The report deals with the issue of ‘radicalization’ in J&K, which can be described as a situation where one is not willing to live with other communities and a situation where violence is used to express dissent. Radicalization also represents extremism; not just harboring an extremist view, but imposing it on others. In J&K, there is religious radicalization but the responses have been secular. Religion has always been used as medium of communication because it is the only education that has been given to the society. Many leaders have done that, Gandhi too did that and it is the only education that is universal. To counter radicalization, there is a need to go back to religion because secular responses will not be adequate. In Jammu, there has been no effort to understand the issue of marginalization and radicalization. Radicalization in Kashmir leads to radicalization in Jammu among the Hindus, giving rise to feeling of marginalization among the Muslims in Jammu. The assumption that Sufism in J&K is not under attack needs to be analyzed. Ahl-e-Hadith University’s philosophy is the philosophical base of Lashkar-e-Toiba’s and they are growing in Kashmir. If the state is sponsoring this University, then it has already agreed to the marginalization of Sufism in Kashmir.

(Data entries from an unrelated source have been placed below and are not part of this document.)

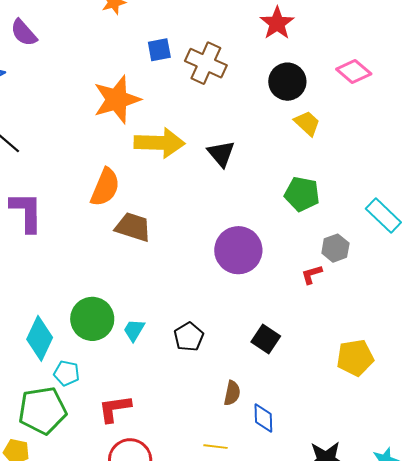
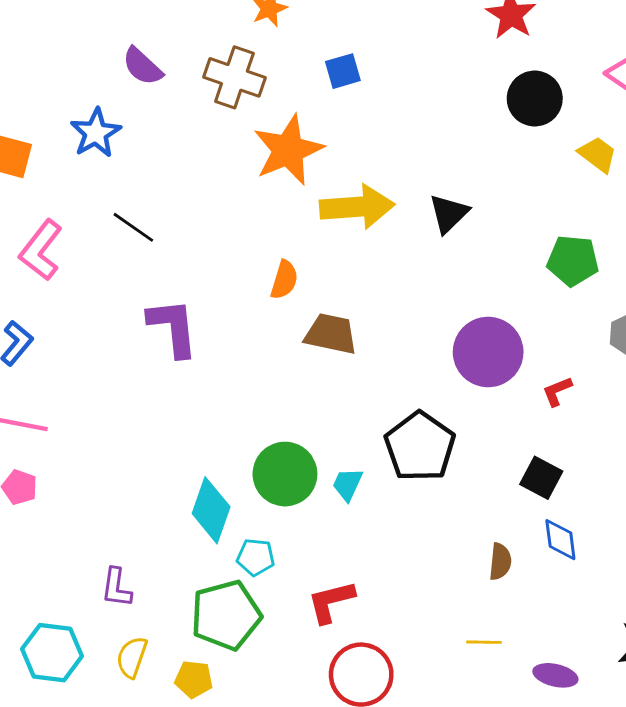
brown cross: (206, 63) -> (234, 77), moved
yellow trapezoid: (307, 123) -> (598, 154), moved
black triangle: (221, 154) -> (449, 214), turned 32
orange semicircle: (105, 187) -> (284, 280), size x0.7
red L-shape: (312, 274) -> (557, 391), moved
black pentagon: (189, 337) -> (420, 447), moved, size x1.6
blue diamond: (263, 418) -> (560, 540), moved

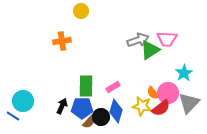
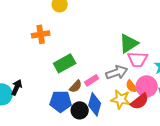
pink trapezoid: (167, 39) -> (138, 59), moved
gray arrow: (138, 40) -> (117, 72), moved
green rectangle: (86, 86) -> (65, 63), moved, turned 60
black arrow: (62, 106) -> (17, 87), moved
brown semicircle: (89, 122) -> (76, 86), moved

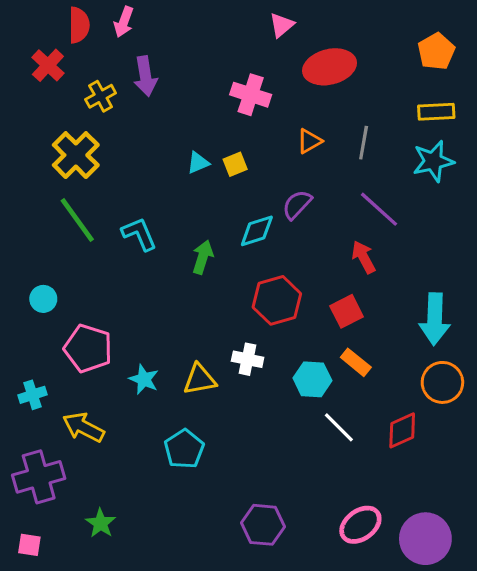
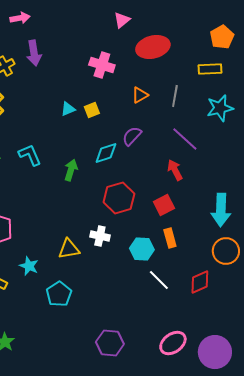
pink arrow: (124, 22) -> (20, 18), turned -120
yellow rectangle: (436, 112) -> (210, 69), moved
orange rectangle: (356, 362) -> (170, 238), turned 36
cyan star: (144, 379) -> (29, 266), moved

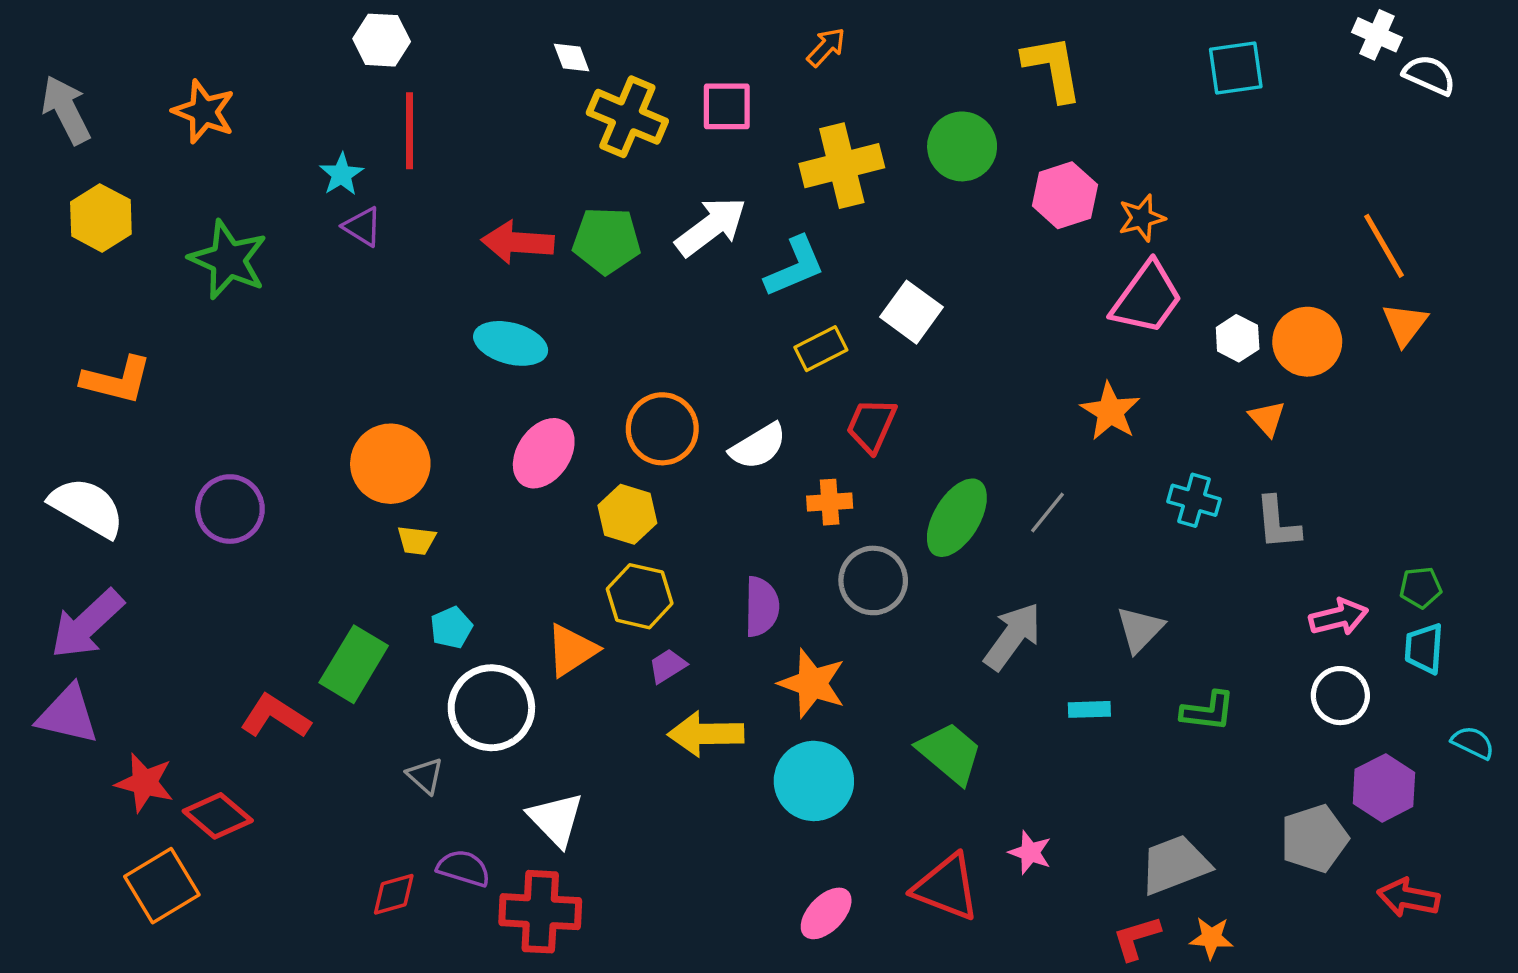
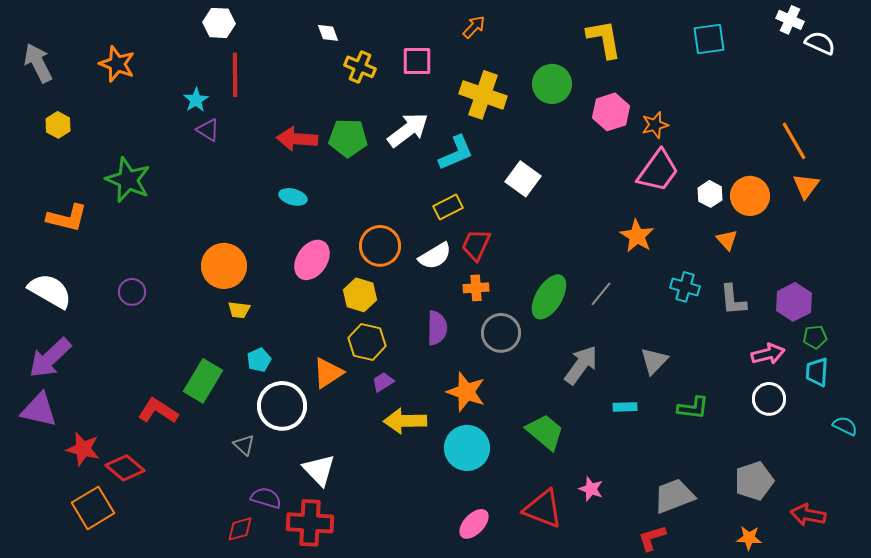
yellow cross: (627, 117) -> (360, 67), size x0.7
yellow cross: (842, 166) -> (483, 95), turned 33
yellow hexagon: (101, 218) -> (58, 125), size x0.7
green star: (228, 260) -> (128, 180), moved
cyan ellipse: (511, 343) -> (293, 197), size x0.7
yellow rectangle: (821, 349) -> (448, 207), moved
red trapezoid: (871, 425) -> (476, 245), moved
purple circle: (230, 509) -> (132, 292), size x0.7
purple semicircle: (762, 607) -> (437, 328), moved
purple hexagon: (1384, 788) -> (794, 302), moved
red diamond: (394, 894) -> (240, 529), moved
orange star: (1211, 938) -> (749, 538), moved

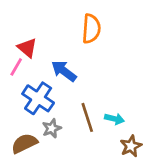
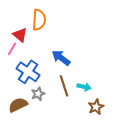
orange semicircle: (91, 29) -> (39, 20), moved
blue arrow: (64, 71) -> (61, 58), moved

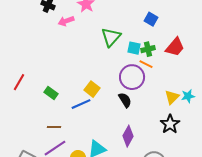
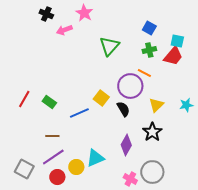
cyan square: (134, 48) -> (177, 41), moved
green cross: (148, 49) -> (149, 50), moved
red line: (19, 82) -> (24, 99), moved
yellow square: (92, 89) -> (101, 98), moved
yellow triangle: (172, 97) -> (156, 105), moved
black star: (170, 124) -> (152, 132), moved

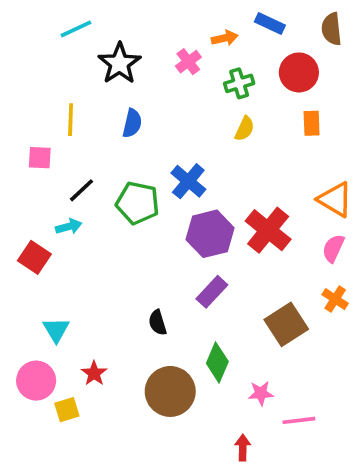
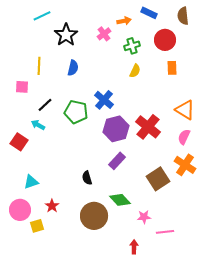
cyan arrow: (69, 227) -> (38, 125), turned -136
orange cross: (335, 299) -> (185, 165), size x1.5
cyan triangle: (56, 330) -> (31, 182), turned 42
green diamond: (217, 362) -> (120, 200), turned -65

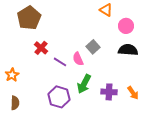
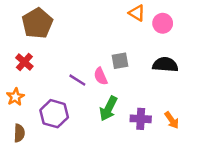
pink circle: (126, 26) -> (163, 23), moved
gray square: (93, 47) -> (120, 61), turned 32
red cross: (41, 48) -> (24, 62), moved
purple hexagon: (59, 97) -> (54, 114), moved

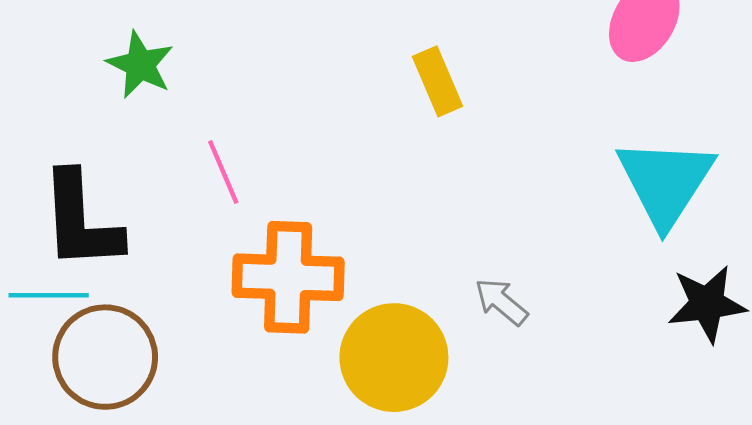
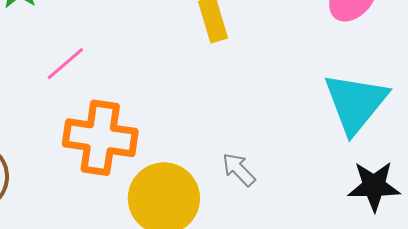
pink line: (223, 172) -> (65, 64), turned 66

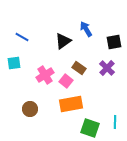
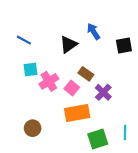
cyan square: (14, 63) -> (30, 69), moved
purple cross: (107, 68) -> (103, 92), moved
brown circle: (30, 109) -> (33, 128), moved
green square: (90, 128) -> (98, 139), turned -36

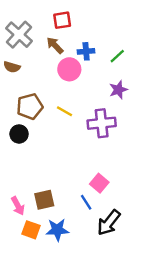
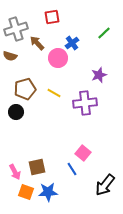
gray cross: (19, 35) -> (16, 29), turned 30
brown arrow: (55, 45) -> (37, 43), moved
blue cross: (86, 51) -> (72, 43), turned -32
green line: (117, 56) -> (104, 33), moved
black arrow: (109, 223) -> (105, 185), moved

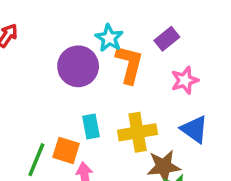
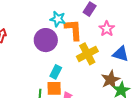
cyan rectangle: (91, 126) -> (56, 72), moved, turned 56
yellow cross: (138, 132) -> (87, 54), moved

A division along communal lines might not work because that will be artificial. Jammu will have to work on another plan, maybe based on governance at the grassroots level. The problem is bad politics (majoritarianism and minoritarianism), and radicalization go hand in hand. The model in Ladakh is both in Leh and in Kargil but it is not working in Kargil because of corruption and factionalism. Even in Leh, the model is not perfect. Leh is seen as predominantly Buddhist but there is a nested community of Muslims, some Shias and some Sunnis.
Young Political Leaders
J&K’s young political leadership must be consulted because the majority of the leaders in the assembly are not old people and they have been elected by 64 per cent of the voters and they are not hardliners and their viewpoints on the way forward, must be considered.
Democracy and free media
Transparency, objectivity and free media can really transform misperceptions. As soon as Shopian happened the initial report was that no murder took place, but hardliner elements were shaping agenda to turn falsehood into truth. At the end, democracy and civil society can really make a difference in J&K.